- Born: Margaret Kudirat Ladipo April 16, 1961 (age 65) Kaduna, Kaduna State, Nigeria
- Education: Ahmadu Bello University
- Occupations: academic; researcher;
- Years active: 1982–present

= Margaret Ladipo =

Nigerian academic and researcher (born 1961)

Margaret Kudirat Ladipo (born April 16, 1961) is a Nigerian academic and researcher who served as the Rector of Yaba College of Technology from 2009 to 2017.

==Early life and education==
Margaret is a native of Kwara State but she was born in Kaduna, Kaduna State, Nigeria. She completed her primary and secondary school education at Anglican Girls School, Kaduna, and Government Secondary School, Kaduna respectively.
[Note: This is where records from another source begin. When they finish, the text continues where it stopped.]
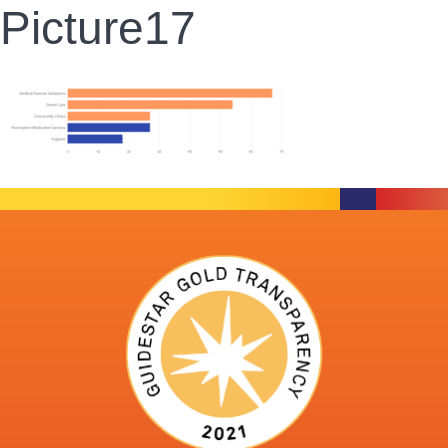
Picture17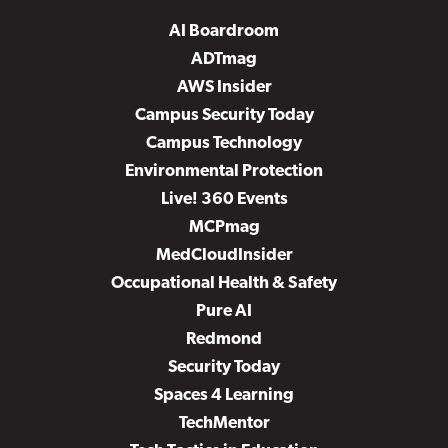
AI Boardroom
ADTmag
AWS Insider
Campus Security Today
Campus Technology
Environmental Protection
Live! 360 Events
MCPmag
MedCloudInsider
Occupational Health & Safety
Pure AI
Redmond
Security Today
Spaces 4 Learning
TechMentor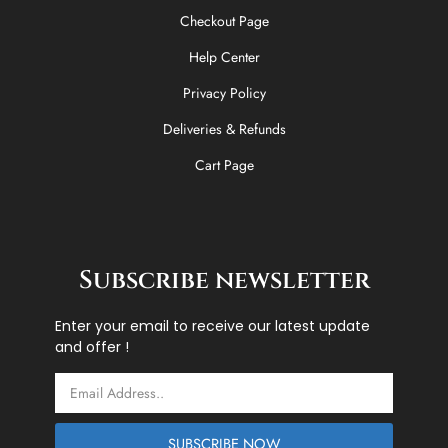
Checkout Page
Help Center
Privacy Policy
Deliveries & Refunds
Cart Page
Subscribe newsletter
Enter your email to receive our latest update
and offer !
Email
SUBSCRIBE NOW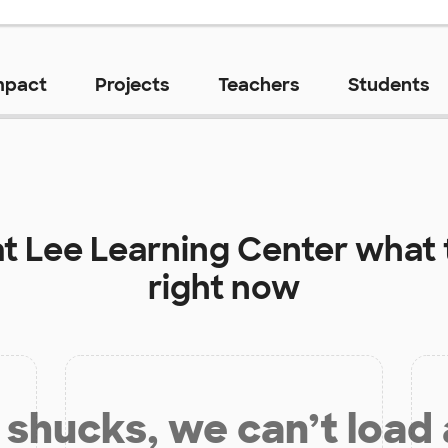
mpact
Projects
Teachers
Students
at
Lee Learning Center
what 
right now
shucks, we can’t load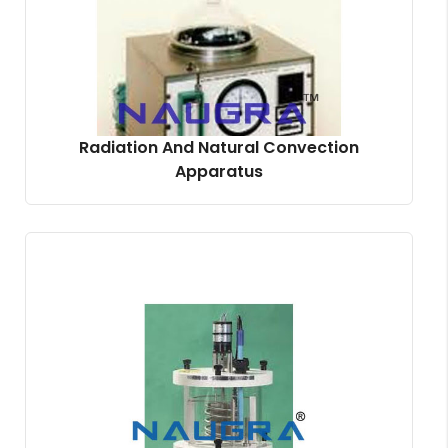
Radiation And Natural Convection
Apparatus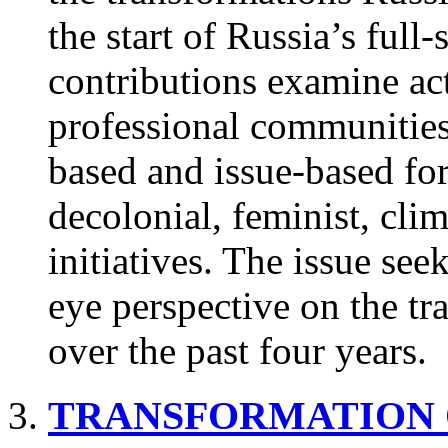
the start of Russia’s full
contributions examine act
professional communities,
based and issue-based fo
decolonial, feminist, cli
initiatives. The issue seek
eye perspective on the tra
over the past four years.
TRANSFORMATION 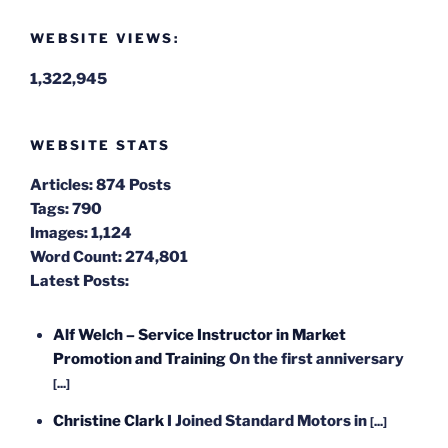
WEBSITE VIEWS:
1,322,945
WEBSITE STATS
Articles:
874 Posts
Tags:
790
Images:
1,124
Word Count:
274,801
Latest Posts:
Alf Welch – Service Instructor in Market
Promotion and Training
On the first anniversary
[...]
Christine Clark
I Joined Standard Motors in
[...]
Margaret holds a B.Sc certificate in Chemistry, an M.Sc certificate in Polymer Science and Technology, and a Ph.D in Analytical Chemistry from Ahmadu Bello University.

==Career==
Margaret Ladipo's career first saw her gain employment as a Graduate Assistant at Ahmadu Bello University in 1982 before she proceeded to work as Lecturer III at Kaduna Polytechnic in 1984. In 1986, she joined Yaba College of Technology as Lecturer II where she rose through the ranks to become a Chief Lecturer in 2002. Prior to her appointment as Rector, she served as the polytechnic's Consult.

Margaret has authored two books and has published several articles in local and international journals. She is a fellow of the Institute of Operations Research of Nigeria, the Civilian Institute of Democratic Administration, and the Institute of Investment Management and Research.

==Scandals==
Throughout her administration, Margaret has been accused of "money laundering" and "looting of funds" meant for the development of Yaba College of Technology.